Le Tombeau de Couperin


  • Prélude 3’09
  • Fugue 3’34
  • Forlane 5’19
  • Rigaudon 3’00
  • Menuet 4’26
  • Toccata 3’58


Ma mère l’Oye

(for piano four hands) with Clément Lefebvre


  • Pavane de la Belle au bois dormant 1’33
  • Petit Poucet 2’44
  • Laideronnette, Impératrice des Pagodes 3’13
  • Les Entretiens de la Belle et de la Bête 4’01
  • Le jardin féérique 3’05


Philippe Bianconi: the smouldering passion under the ivory


It is from Italy that he takes his name and the passion concealed within him, which gives him his vibrancy when he is on stage. The passion that overwhelms his audience. Italy sings in him with the colours of its language, so familiar to him, of its Mediterranean exuberance in which his childhood was bathed. But it was in Nice that Philippe Bianconi was born and raised, and it was France that moulded him. Which is why artist and man alike are a blend of poise and ardour, discretion and inner flame, clothed in an elegance and a luminosity that may be read in his presence, in his eyes, and can be savoured when he is at the piano.

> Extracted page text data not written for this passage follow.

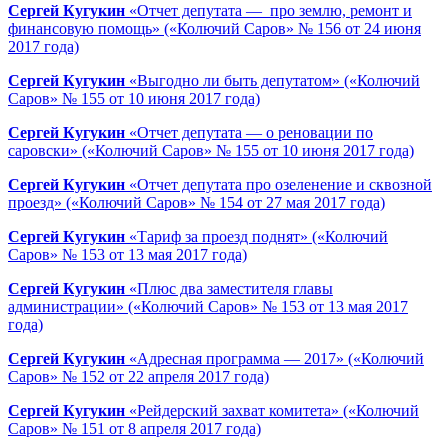
Сергей Кугукин
«Отчет депутата — про землю, ремонт и
финансовую помощь» («Колючий Саров» № 156 от 24 июня
2017 года)
Сергей Кугукин
«Выгодно ли быть депутатом» («Колючий
Саров» № 155 от 10 июня 2017 года)
Сергей Кугукин
«Отчет депутата — о реновации по
саровски» («Колючий Саров» № 155 от 10 июня 2017 года)
Сергей Кугукин
«Отчет депутата про озеленение и сквозной
проезд» («Колючий Саров» № 154 от 27 мая 2017 года)
Сергей Кугукин
«Тариф за проезд поднят» («Колючий
Саров» № 153 от 13 мая 2017 года)
Сергей Кугукин
«Плюс два заместителя главы
администрации» («Колючий Саров» № 153 от 13 мая 2017
года)
Сергей Кугукин
«Адресная программа — 2017» («Колючий
Саров» № 152 от 22 апреля 2017 года)
Сергей Кугукин
«Рейдерский захват комитета» («Колючий
Саров» № 151 от 8 апреля 2017 года)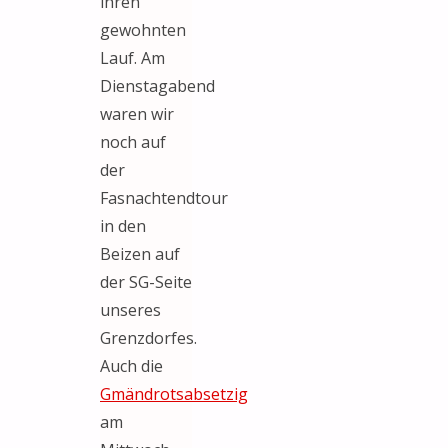
ihren
gewohnten
Lauf. Am
Dienstagabend
waren wir
noch auf
der
Fasnachtendtour
in den
Beizen auf
der SG-Seite
unseres
Grenzdorfes.
Auch die
Gmändrotsabsetzig
am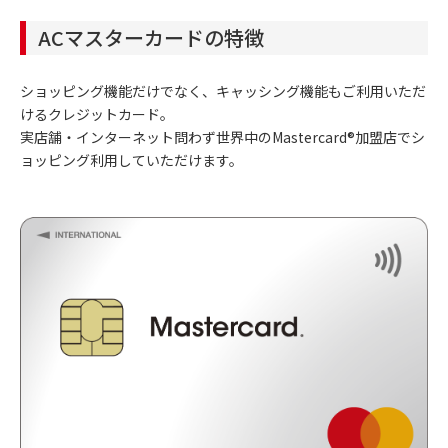
ACマスターカードの特徴
ショッピング機能だけでなく、キャッシング機能もご利用いただ
けるクレジットカード。
実店舗・インターネット問わず世界中のMastercard®加盟店でシ
ョッピング利用していただけます。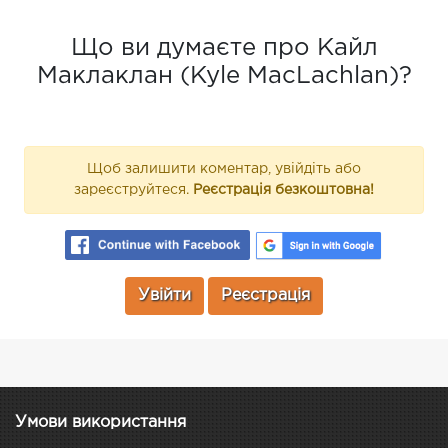
Що ви думаєте про Кайл
Маклаклан (Kyle MacLachlan)?
Щоб залишити коментар, увійдіть або
зареєструйтеся.
Реєстрація безкоштовна!
Увійти
Реєстрація
Умови використання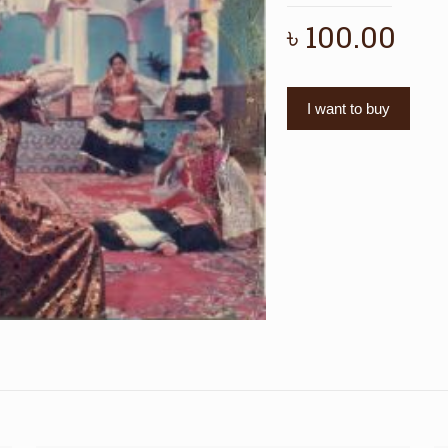
৳
100.00
I want to buy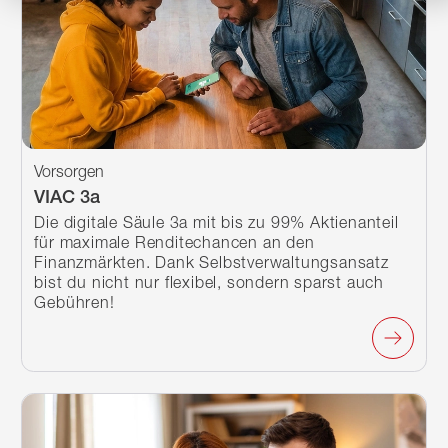
Vorsorgen
VIAC 3a
Die digitale Säule 3a mit bis zu 99% Aktienanteil
für maximale Renditechancen an den
Finanzmärkten. Dank Selbstverwaltungsansatz
bist du nicht nur flexibel, sondern sparst auch
Gebühren!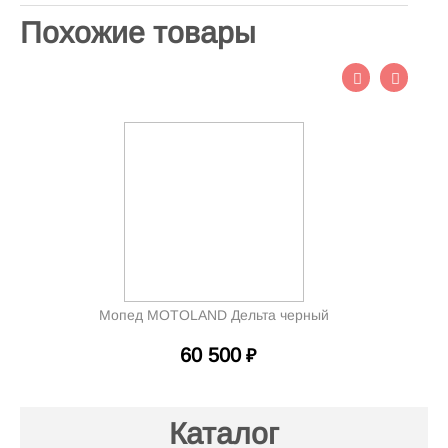
Похожие товары
Мопед MOTOLAND Дельта черный
60 500
₽
Каталог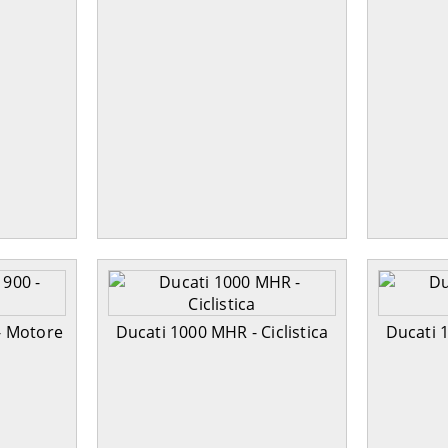
- Motore
Ducati 1000 MHR - Ciclistica
Ducati 1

As a young man, he progressed by leaps and bounds, propelled into international competitions by Pierre Cochereau as soon as he left the Nice Conservatoire. His career path was marked out from the day he entered the class of Simone Delbert-Février, a student of Marguerite Long and Robert Casadesus. ‘Sing!’, ‘Listen!’: even today, he can still hear the injunctions of that refined, enthusiastic woman, stirred by an inner fire, and he utters them in his turn to the students he trains at the École Normale de Musique de Paris. On the byways of those early years, he met Gaby Casadesus: with her he put the finishing touches to the purity of style, the clarity of musical expression he had cultivated since the start of his musical education. With the Russian pianist Vitalij Margulis, he found that density of sound which is his alone, and drew from the innermost recesses of the text, from the depths of the harmonies, that expressiveness which he always places at the service of meaning. And then: two birds with one stone! Having won First Prize at the Robert Casadesus Competition in Cleveland, then Second Prize at the Van Cliburn Competition, he triumphed at Carnegie Hall, and his American career was launched . . . Then came Europe, France, the world, in recital or alongside today’s most eminent musicians. And, still following in the footsteps of Gaby and Robert Casadesus, but also of Nadia Boulanger, it was only natural that he should succeed Philippe Entremont as artistic director of the American Conservatory of Fontainebleau for five years.

In concert, the vibration of the air when silence fills the hall is precious to him, liberating and inspiring. He sometimes takes on the most incredible challenges, such as playing the two Brahms concertos in one evening. When he returns to his corner of paradise somewhere in the south, between the sea and the mountains, he remembers his youth, his parents who took him to the opera, and the love for the voice that he felt at a very early age and that will never leave him. He remembers Hermann Prey, whom he met at the age of twenty-two, and Schubert, who brought them together on record and, for eight years, on the great stages of the world, the Wigmore Hall, La Scala, Munich, New York . . . Then his piano sings, breathes, becomes body and soul. And Chopin, Schumann, Brahms, not to mention his beloved French masters, Debussy and Ravel, in sublime abandonment, confide the secrets of their treasures to this musician-poet.